No Description Available

Tag No.: K0018

Based on observations, the facility failed to ensure that all corridor doors latched positively without any impediment preventing the latching mechanism from failure. This deficiency had the potential to affect more than a very limited number of residents, staff and visitors in the building.

Findings include:

In accordance with NFPA 101 and section 19.3.6.3.3, hold-open devices that release when the door is pushed or pulled shall be permitted. Further, Annex A.19.3.6.3.3 states that doors should not be blocked open by furniture, door stops, chocks, tie-backs, drop-down or plunger-type devices, or other devices that necessitate manual unlatching or releasing action to close. Examples of hold-open devices that release when the door is pushed or pulled are friction catches or magnetic catches.

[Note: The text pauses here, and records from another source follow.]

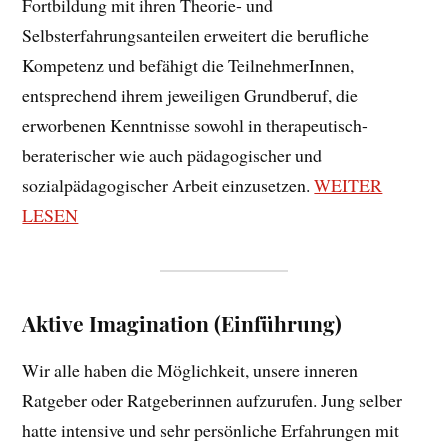
Fortbildung mit ihren Theorie- und
Selbsterfahrungsanteilen erweitert die berufliche
Kompetenz und befähigt die TeilnehmerInnen,
entsprechend ihrem jeweiligen Grundberuf, die
erworbenen Kenntnisse sowohl in therapeutisch-
beraterischer wie auch pädagogischer und
sozialpädagogischer Arbeit einzusetzen.
WEITER
LESEN
Aktive Imagination (Einführung)
Wir alle haben die Möglichkeit, unsere inneren
Ratgeber oder Ratgeberinnen aufzurufen. Jung selber
hatte intensive und sehr persönliche Erfahrungen mit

The forces required to fully open any door manually in a means of egress shall not exceed 15 pounds of force to release the latch, 30 pounds of force to set the door in motion and 15 pounds of force to open the door to the minimum required width per section 7.2.1.4.5 of the Life Safety Code.

The door marked Emergency and the door marked Beauty shop were held open by a heavy coat hanger and a sign stand between 2:00 to 4:00 p.m. on 9/16/13. Both of the doors were equipped with self closure devices.

No Description Available

Tag No.: K0029

Based on observations, the facility failed to ensure that hazardous areas were separated from other spaces by smoke resisting partitions and doors. This deficiency had the potential to affect more than very few residents, staff and visitors in the facility.

Findings include:

1. On 9/16/13 at 1:20 p.m., the 20 minute rated metal door between the crawl space of the building and the boiler room (a hazardous area) was observed open. This door must remain closed to ensure that the boiler room was separated from the unsprinklered crawl space and requires an automatic closurer to be fully complaint (spring). Additionally, two large cardboard boxes of storage items were observed on the ground in the unsprinklered crawl space.

2. On 9/16/13 at 2:05 p.m., three unsealed corridor wall penetrations were observed in the housekeeping storage room where one flexible conduit and several data cables extended through these unsealed penetrations.

3. On 9/16/13 at 2:19 p.m., the Central Supply storage was observed. The exit corridor door to room lacked a self closure device installation. The area contained number of card box storage boxes, wheelchairs, an x-ray machine and other storage items and was greater then 50 square feet in size.

4. On 9/16/13 at 2:35 p.m., an unsealed penetration was observed on the kitchen wall where blue communication wires extended from the central supply room into the kitchen.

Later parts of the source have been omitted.